Only long after Skinner's early years did other workers go back to the original experiments and extend the conditions past the point where so-called "satiation" began. They found that if the schedule were varied between very hard (many presses per pellet) and very easy (at least one pellet for every press), the relationship became an inverted U. When the amount of reinforcement received was low enough, the relationship Skinner expected appeared: more reinforcement, more behavior. But then the behavior rate ceased to increase with increasing reinforcement (the satiation point where the original experiments were ended), and soon it turned around and began sharply dropping with further increases in reinforcement.
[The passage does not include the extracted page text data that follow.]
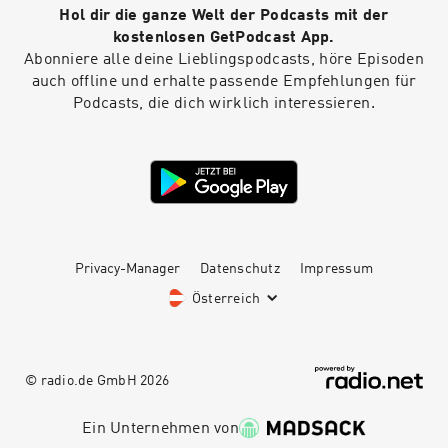
Hol dir die ganze Welt der Podcasts mit der
kostenlosen GetPodcast App.
Abonniere alle deine Lieblingspodcasts, höre Episoden
auch offline und erhalte passende Empfehlungen für
Podcasts, die dich wirklich interessieren.
Privacy-Manager
Datenschutz
Impressum
Österreich
© radio.de GmbH
2026
Ein Unternehmen von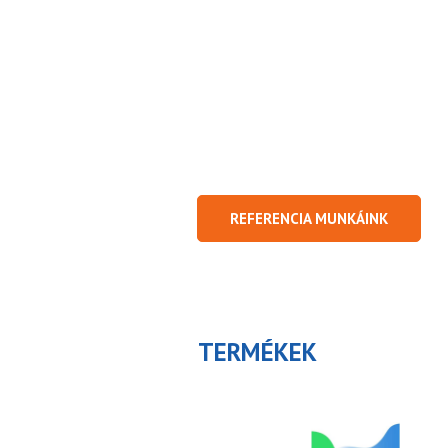
REFERENCIA MUNKÁINK
TERMÉKEK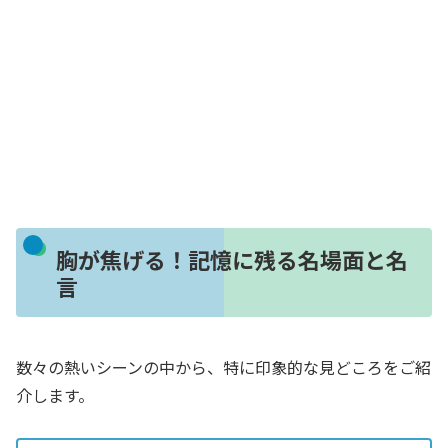
胸が焦げる！記憶に残る名場面と名
言
数々の熱いシーンの中から、特に印象的な見どころをご紹
介します。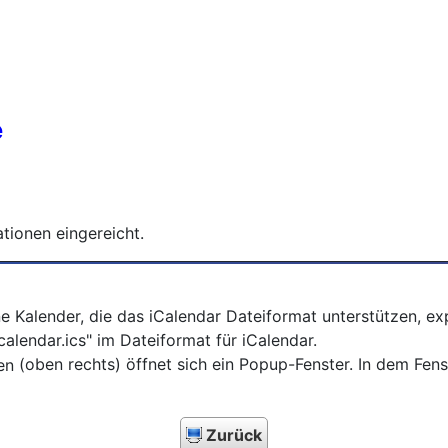
e
tionen eingereicht.
ne Kalender, die das iCalendar Dateiformat unterstützen, e
alendar.ics" im Dateiformat für iCalendar.
(oben rechts) öffnet sich ein Popup-Fenster. In dem Fe
Zurück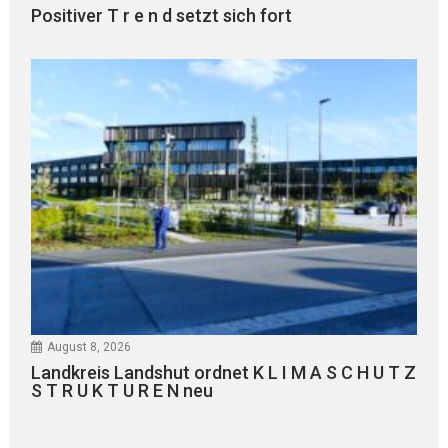
Positiver T r e n d setzt sich fort
August 8, 2026
Landkreis Landshut ordnet K L I M A S C H U T Z
S T R U K T U R E N neu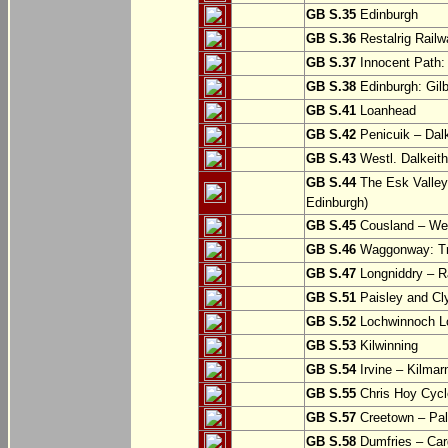
GB S.35
Edinburgh
GB S.36
Restalrig Railw
GB S.37
Innocent Path: 
GB S.38
Edinburgh: Gilb
GB S.41
Loanhead
GB S.42
Penicuik – Dalk
GB S.43
Westl. Dalkeith
GB S.44
The Esk Valley 
Edinburgh)
GB S.45
Cousland – Wes
GB S.46
Waggonway: Tra
GB S.47
Longniddry – R
GB S.51
Paisley and Cl
GB S.52
Lochwinnoch Loo
GB S.53
Kilwinning
GB S.54
Irvine – Kilmar
GB S.55
Chris Hoy Cycl
GB S.57
Creetown – Pal
GB S.58
Dumfries – Car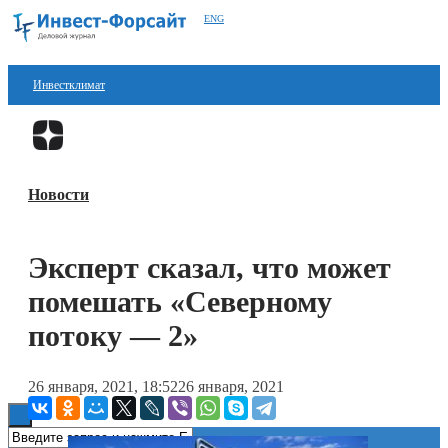
ENG
Инвестклимат
Финансы
Перейти в
Дзен
Инвестиции
Новости
Блокчейн
Стартапы
Эксперт сказал, что может
Технологии
помешать «Северному
ESG
потоку — 2»
Книги
26 января, 2021, 18:52
26 января, 2021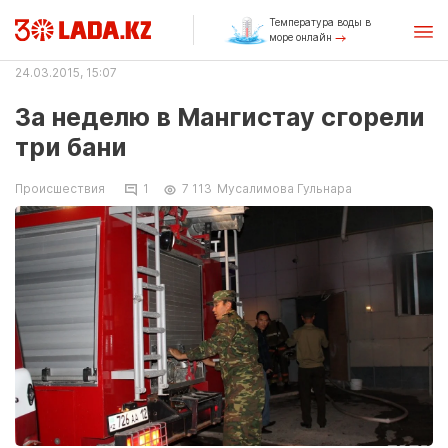
Температура воды в
море онлайн
24.03.2015, 15:07
За неделю в Мангистау сгорели
три бани
Происшествия
1
7 113
Мусалимова Гульнара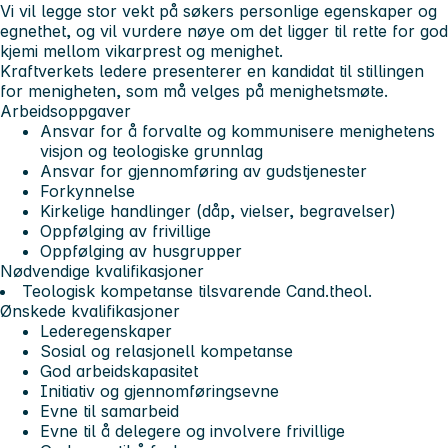
Vi vil legge stor vekt på søkers personlige egenskaper og
egnethet, og vil vurdere nøye om det ligger til rette for god
kjemi mellom vikarprest og menighet.
Kraftverkets ledere presenterer en kandidat til stillingen
for menigheten, som må velges på menighetsmøte.
Arbeidsoppgaver
Ansvar for å forvalte og kommunisere menighetens
visjon og teologiske grunnlag
Ansvar for gjennomføring av gudstjenester
Forkynnelse
Kirkelige handlinger (dåp, vielser, begravelser)
Oppfølging av frivillige
Oppfølging av husgrupper
Nødvendige kvalifikasjoner
Teologisk kompetanse tilsvarende Cand.theol.
Ønskede kvalifikasjoner
Lederegenskaper
Sosial og relasjonell kompetanse
God arbeidskapasitet
Initiativ og gjennomføringsevne
Evne til samarbeid
Evne til å delegere og involvere frivillige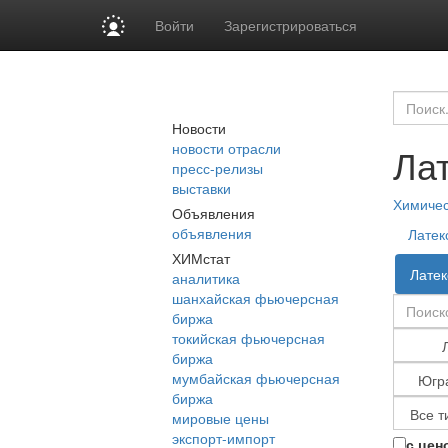
Войти
Зарегистрироваться
Новости
новости отрасли
Ла
пресс-релизы
выставки
Химиче
Объявления
объявления
Латек
ХИМстат
Латек
аналитика
шанхайская фьючерсная
биржа
токийская фьючерсная
биржа
мумбайская фьючерсная
биржа
мировые цены
экспорт-импорт
с цен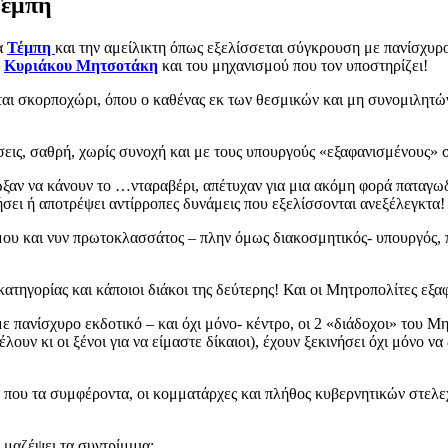
Τέμπη
α
Τέμπη
και την αμείλικτη όπως εξελίσσεται σύγκρουση με πανίσχυρο
υ
Κυριάκου Μητσοτάκη
και του μηχανισμού που τον υποστηρίζει!
ται σκορποχώρι, όπου ο καθένας εκ των θεσμικών και μη συνομιλητών
άσεις, σαθρή, χωρίς συνοχή και με τους υπουργούς «εξαφανισμένους»
ίωξαν να κάνουν το …νταραβέρι, απέτυχαν για μια ακόμη φορά παταγ
ήσει ή αποτρέψει αντίρροπες δυνάμεις που εξελίσσονται ανεξέλεγκτα!
ου και νυν πρωτοκλασσάτος – πλην όμως διακοσμητικός- υπουργός, π
 κατηγορίας και κάποιοι διάκοι της δεύτερης! Και οι Μητροπολίτες εξα
ε πανίσχυρο εκδοτικό – και όχι μόνο- κέντρο, οι 2 «διάδοχοι» του Μ
έλουν κι οι ξένοι για να είμαστε δίκαιοι), έχουν ξεκινήσει όχι μόνο 
που τα συμφέροντα, οι κομματάρχες και πλήθος κυβερνητικών στελεχώ
α μαζέψει τα συντρίμμια;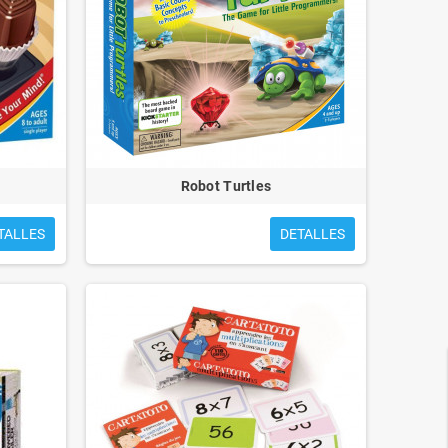
Robot Turtles
TALLES
DETALLES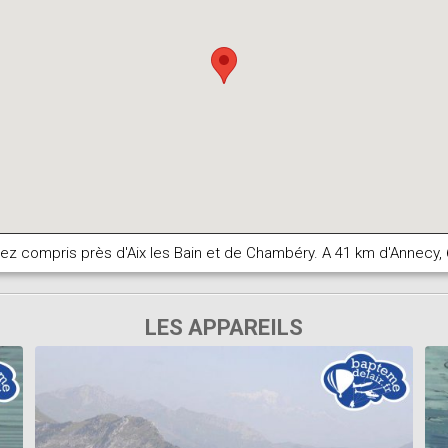
rez compris près d'Aix les Bain et de Chambéry. A 41 km d'Annecy
LES APPAREILS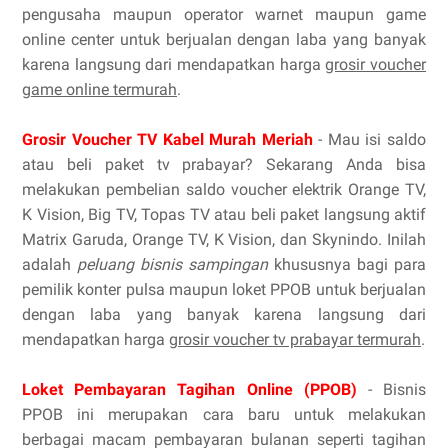
pengusaha maupun operator warnet maupun game
online center untuk berjualan dengan laba yang banyak
karena langsung dari mendapatkan harga
grosir voucher
game online termurah
.
Grosir Voucher TV Kabel Murah Meriah
- Mau isi saldo
atau beli paket tv prabayar? Sekarang Anda bisa
melakukan pembelian saldo voucher elektrik Orange TV,
K Vision, Big TV, Topas TV atau beli paket langsung aktif
Matrix Garuda, Orange TV, K Vision, dan Skynindo. Inilah
adalah
peluang bisnis sampingan
khususnya bagi para
pemilik konter pulsa maupun loket PPOB untuk berjualan
dengan laba yang banyak karena langsung dari
mendapatkan harga
grosir voucher tv prabayar termurah
.
Loket Pembayaran Tagihan Online (PPOB)
- Bisnis
PPOB ini merupakan cara baru untuk melakukan
berbagai macam pembayaran bulanan seperti tagihan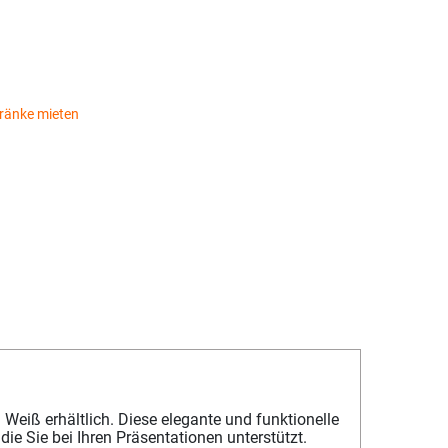
ränke mieten
eiß erhältlich. Diese elegante und funktionelle
die Sie bei Ihren Präsentationen unterstützt.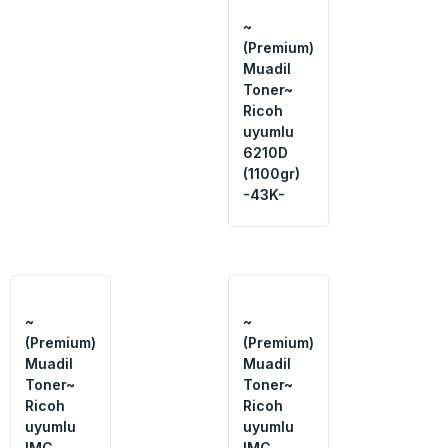
~
(Premium)
Muadil
Toner~
Ricoh
uyumlu
6210D
(1100gr)
-43K-
~
~
(Premium)
(Premium)
Muadil
Muadil
Toner~
Toner~
Ricoh
Ricoh
uyumlu
uyumlu
IMC
IMC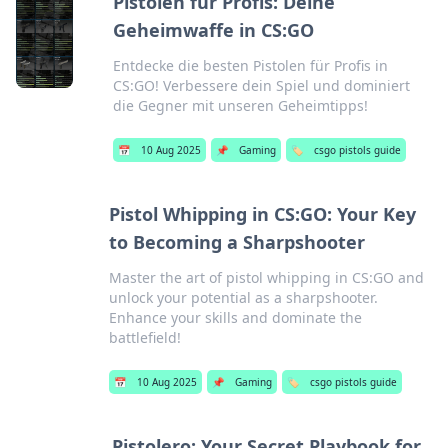
Pistolen für Profis: Deine
Geheimwaffe in CS:GO
Entdecke die besten Pistolen für Profis in
CS:GO! Verbessere dein Spiel und dominiert
die Gegner mit unseren Geheimtipps!
📅
10 Aug 2025
📌
Gaming
🏷️
csgo pistols guide
Pistol Whipping in CS:GO: Your Key
to Becoming a Sharpshooter
Master the art of pistol whipping in CS:GO and
unlock your potential as a sharpshooter.
Enhance your skills and dominate the
battlefield!
📅
10 Aug 2025
📌
Gaming
🏷️
csgo pistols guide
Pistolero: Your Secret Playbook for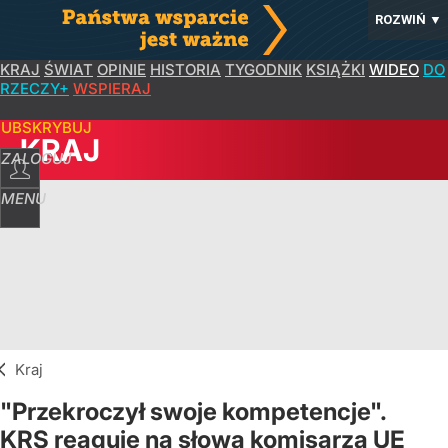
ROZWIŃ
▼
KRAJ
ŚWIAT
OPINIE
HISTORIA
TYGODNIK
KSIĄŻKI
WIDEO
DO
RZECZY+
WSPIERAJ
SUBSKRYBUJ
KRAJ
ZALOGUJ
MENU
Kraj
"Przekroczył swoje kompetencje".
KRS reaguje na słowa komisarza UE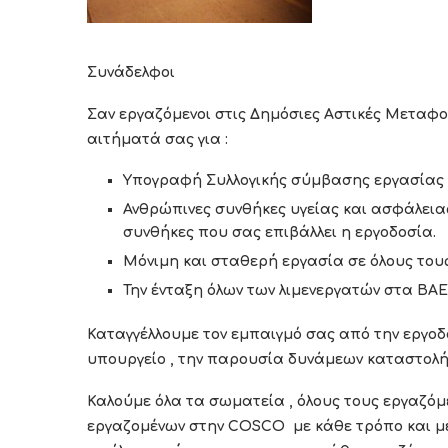
Συνάδελφοι
Σαν εργαζόμενοι στις Δημόσιες Αστικές Μεταφορ
αιτήματά σας για :
Υπογραφή Συλλογικής σύμβασης εργασίας γ
Ανθρώπινες συνθήκες υγείας και ασφάλειας
συνθήκες που σας επιβάλλει η εργοδοσία.
Μόνιμη και σταθερή εργασία σε όλους τους
Την ένταξη όλων των λιμενεργατών στα ΒΑΕ 
Καταγγέλλουμε τον εμπαιγμό σας από την εργοδ
υπουργείο , την παρουσία δυνάμεων καταστολής 
Καλούμε όλα τα σωματεία , όλους τους εργαζόμε
εργαζομένων στην
COSCO
με κάθε τρόπο και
This was not just "satiation:" it was a complete reversal. The most telling single feature of these data is the fact that the turnaround occurs at levels of (food) reinforcement where the animal would just barely be able to stay alive on that food input. Once that point is reached, Further increases in the reinforcement/behavior ratio uniformly cause behavior to decrease. In short, under conditions in which an animal could survive, the real relationship between reinforcement rate and behavior rate is exactly the opposite of what Skinner thought he had found. His focus on controlling the animal through altering its environment led him to cast the shaping phenomenon in a way that concealed the contradiction.
That, however, is only the beginning of the problem. When any fixed idea is carried to extremes it is bound to develop contradictions -- no one idea suffices to explain everything. No doubt if the contradiction had been pointed out clearly, Skinner could have found a way around it. When the desired conclusion is known in advance of the data, there is always a reinterpretation that will make them Seem still to be correct. Skinner engaged in a great deal of reinterpretation.
The real problem goes back to Skinner s original observations where he made the mistake of believing as a fact something that he imagined: the causal links from environment to behavior. He thought he had the best of justifications for doing this -- science itself, as he saw it, demanded that all control remain in the environment. He later wrote a book in which he said that radical behaviorism was as much a philosophy as a science. It was the philosophy, not the science, that made what he imagined seem as real as what he observed.
The question that remains is whether any other interpretation of behavior exists that does not involve Skinner s mistake, but still allows us to take advantage of the many novel phenomena that Skinner discovered.
AN ALTERNATIVE EXPLANATION OF BEHAVIOR
Running through Skinner's analysis of operant conditioning phenomena are factual statements that do not depend on an imagined effect of the environment on behavior. His propositions about reinforcement and operant conditioning in general were all attempts to resolve apparent problems with older explanations of behavior as it is actually observed. In his apparatus, these problems became more evident than in traditional procedures.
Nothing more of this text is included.